(DATASET EXTRACT Opens)

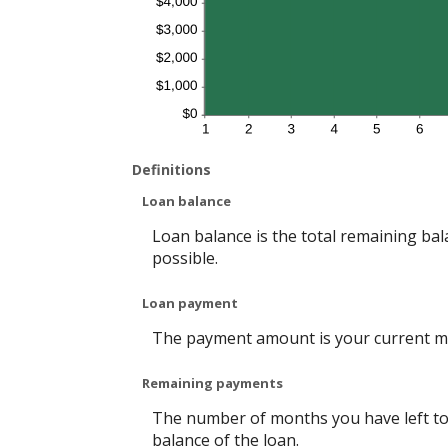
Definitions
Loan balance
Loan balance is the total remaining bala
possible.
Loan payment
The payment amount is your current m
Remaining payments
The number of months you have left to 
balance of the loan.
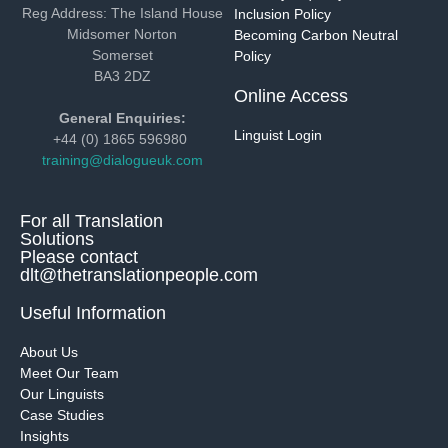
Reg Address: The Island House
Inclusion Policy
Midsomer Norton
Becoming Carbon Neutral
Somerset
Policy
BA3 2DZ
Online Access
General Enquiries:
Linguist Login
+44 (0) 1865 596980
training@dialogueuk.com
For all Translation
Solutions
Please contact
dlt@thetranslationpeople.com
Useful Information
About Us
Meet Our Team
Our Linguists
Case Studies
Insights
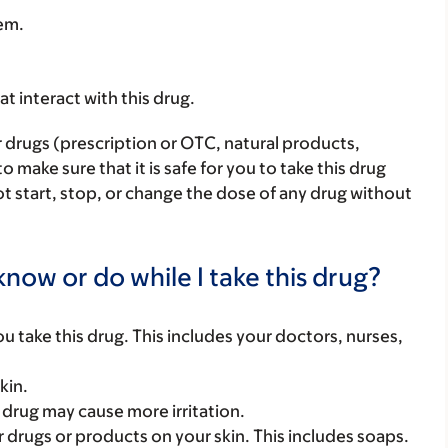
hem.
hat interact with this drug.
r drugs (prescription or OTC, natural products,
make sure that it is safe for you to take this drug
ot start, stop, or change the dose of any drug without
now or do while I take this drug?
you take this drug. This includes your doctors, nurses,
kin.
s drug may cause more irritation.
 drugs or products on your skin. This includes soaps.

(DATASET EXTRACT Closes)

In the lines above, find each one with "your" and list it.

EXERCISE ANSWER:
The payment amount is your current m
you take this drug. This includes your doctors, nurses,
 drugs or products on your skin. This includes soaps.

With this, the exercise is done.